### Exercise goal
Each line in the material below, starting at the one with "Стартовал I Всероссийский" and ending at the one with "недвижимости в отношении лиц, по", is to be reproduced exactly; no picture is to be copied.

### Available records
=== Section Start ===

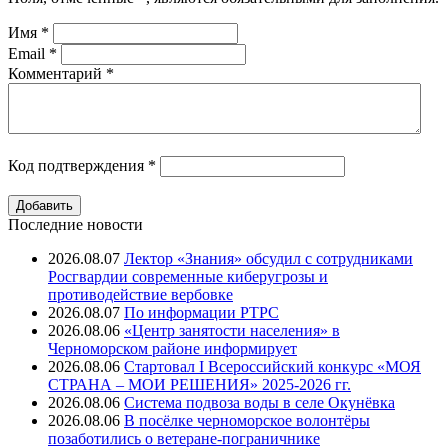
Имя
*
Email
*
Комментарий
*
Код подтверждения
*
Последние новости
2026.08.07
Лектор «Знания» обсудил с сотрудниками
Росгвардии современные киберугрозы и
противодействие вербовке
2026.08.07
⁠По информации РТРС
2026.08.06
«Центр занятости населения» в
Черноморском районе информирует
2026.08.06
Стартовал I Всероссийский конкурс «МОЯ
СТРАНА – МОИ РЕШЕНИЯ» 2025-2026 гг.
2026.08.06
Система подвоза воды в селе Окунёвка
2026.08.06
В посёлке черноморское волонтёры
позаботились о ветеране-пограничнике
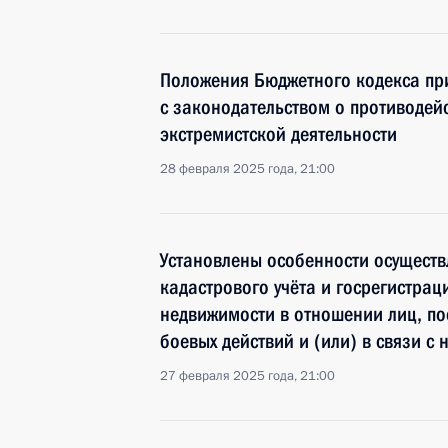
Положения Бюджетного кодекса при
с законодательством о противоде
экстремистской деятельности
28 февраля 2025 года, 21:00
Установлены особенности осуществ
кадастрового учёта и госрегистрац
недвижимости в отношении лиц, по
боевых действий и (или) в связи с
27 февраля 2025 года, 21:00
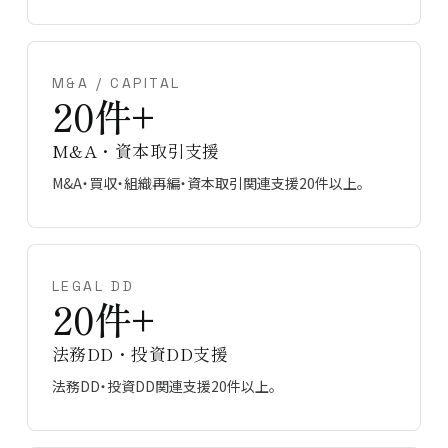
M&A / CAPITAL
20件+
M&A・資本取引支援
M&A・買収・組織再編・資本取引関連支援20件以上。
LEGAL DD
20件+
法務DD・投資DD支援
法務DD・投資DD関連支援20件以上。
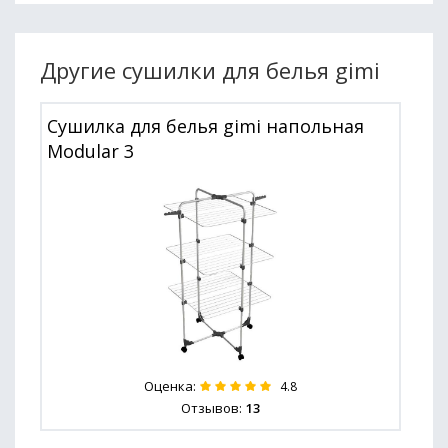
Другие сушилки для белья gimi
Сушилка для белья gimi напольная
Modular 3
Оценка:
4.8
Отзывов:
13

=== Section End ===
=== Section Start ===

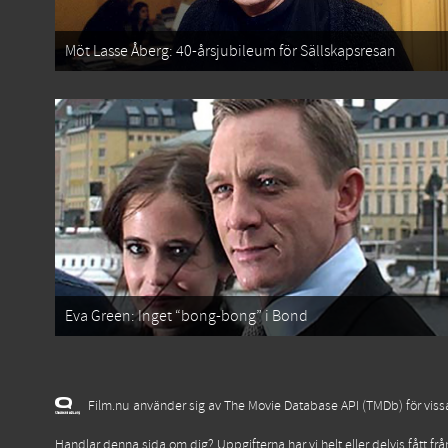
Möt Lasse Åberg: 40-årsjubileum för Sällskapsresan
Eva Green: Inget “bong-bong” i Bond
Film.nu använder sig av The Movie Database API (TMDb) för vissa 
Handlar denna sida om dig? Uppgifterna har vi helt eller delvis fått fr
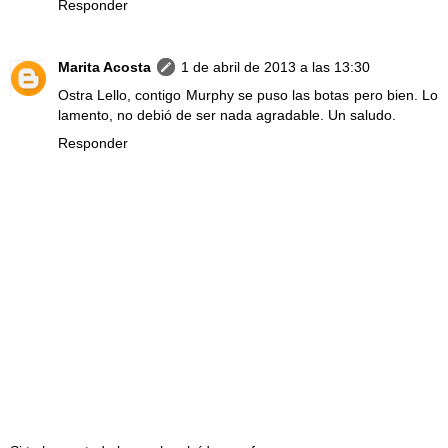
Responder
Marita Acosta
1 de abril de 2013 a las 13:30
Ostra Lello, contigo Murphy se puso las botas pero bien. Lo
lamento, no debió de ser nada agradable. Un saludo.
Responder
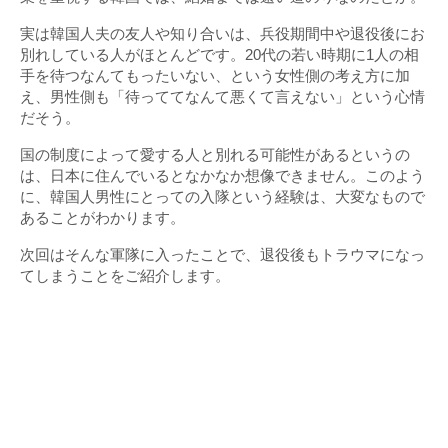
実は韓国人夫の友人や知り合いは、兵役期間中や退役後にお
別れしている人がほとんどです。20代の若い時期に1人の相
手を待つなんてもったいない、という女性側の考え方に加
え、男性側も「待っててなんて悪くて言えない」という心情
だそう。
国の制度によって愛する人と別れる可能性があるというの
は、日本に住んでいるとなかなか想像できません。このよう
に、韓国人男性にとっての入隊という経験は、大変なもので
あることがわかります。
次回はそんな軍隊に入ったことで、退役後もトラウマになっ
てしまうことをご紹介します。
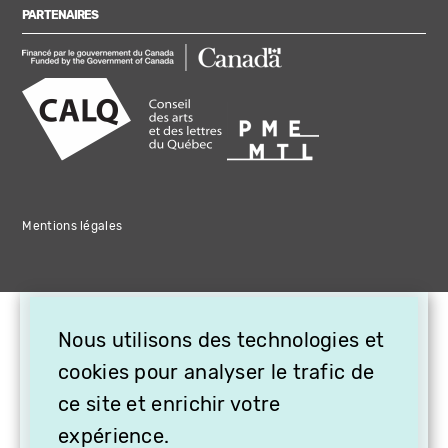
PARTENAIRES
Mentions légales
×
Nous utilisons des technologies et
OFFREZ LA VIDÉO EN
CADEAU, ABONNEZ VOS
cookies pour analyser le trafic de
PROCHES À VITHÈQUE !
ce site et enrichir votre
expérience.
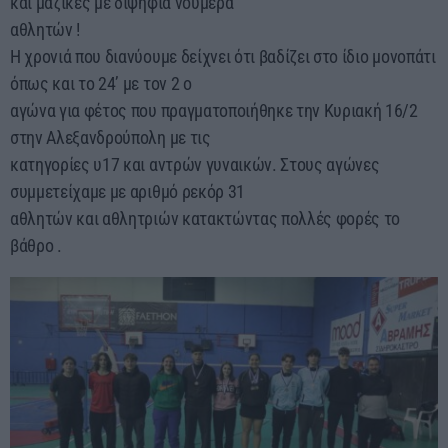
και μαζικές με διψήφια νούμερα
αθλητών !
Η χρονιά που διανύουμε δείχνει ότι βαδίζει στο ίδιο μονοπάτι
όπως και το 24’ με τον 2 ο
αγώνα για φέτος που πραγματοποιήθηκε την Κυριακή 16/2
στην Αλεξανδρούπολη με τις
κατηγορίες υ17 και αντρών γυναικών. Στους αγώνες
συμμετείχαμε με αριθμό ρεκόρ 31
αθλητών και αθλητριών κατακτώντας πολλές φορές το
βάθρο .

=== Section End ===
=== Section Start ===

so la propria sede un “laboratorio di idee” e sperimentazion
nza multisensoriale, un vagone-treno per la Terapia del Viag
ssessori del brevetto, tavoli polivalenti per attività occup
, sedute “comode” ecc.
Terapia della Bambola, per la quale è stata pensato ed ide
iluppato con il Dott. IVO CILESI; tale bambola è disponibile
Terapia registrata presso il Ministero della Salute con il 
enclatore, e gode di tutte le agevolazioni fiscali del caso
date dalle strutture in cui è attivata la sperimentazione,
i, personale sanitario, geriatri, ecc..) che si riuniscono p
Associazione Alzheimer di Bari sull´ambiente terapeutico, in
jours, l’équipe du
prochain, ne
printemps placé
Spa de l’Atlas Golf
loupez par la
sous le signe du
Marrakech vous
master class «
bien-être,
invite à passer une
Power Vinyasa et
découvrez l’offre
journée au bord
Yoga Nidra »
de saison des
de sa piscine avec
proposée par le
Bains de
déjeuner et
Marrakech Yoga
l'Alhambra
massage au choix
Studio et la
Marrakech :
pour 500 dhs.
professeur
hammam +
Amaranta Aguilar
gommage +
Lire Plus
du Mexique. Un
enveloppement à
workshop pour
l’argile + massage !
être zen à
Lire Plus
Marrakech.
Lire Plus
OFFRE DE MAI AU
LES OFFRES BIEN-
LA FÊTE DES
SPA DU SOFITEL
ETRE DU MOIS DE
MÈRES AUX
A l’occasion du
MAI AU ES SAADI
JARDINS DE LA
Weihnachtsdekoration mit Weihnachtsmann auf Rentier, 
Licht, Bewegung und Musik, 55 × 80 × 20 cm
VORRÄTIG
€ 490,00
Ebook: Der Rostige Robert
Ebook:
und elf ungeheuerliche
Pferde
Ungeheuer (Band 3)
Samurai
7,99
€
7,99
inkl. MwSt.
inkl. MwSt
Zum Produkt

=== Section End ===

### Answer area
Стартовал I Всероссийский конкурс «МОЯ
СТРАНА – МОИ РЕШЕНИЯ» 2025-2026 гг.
2026.08.06
Система подвоза воды в селе Окунёвка
2026.08.06
В посёлке черноморское волонтёры
позаботились о ветеране-пограничнике
Положения Бюджетного кодекса при
с законодательством о противоде
экстремистской деятельности
28 февраля 2025 года, 21:00
Установлены особенности осуществ
кадастрового учёта и госрегистрац
недвижимости в отношении лиц, по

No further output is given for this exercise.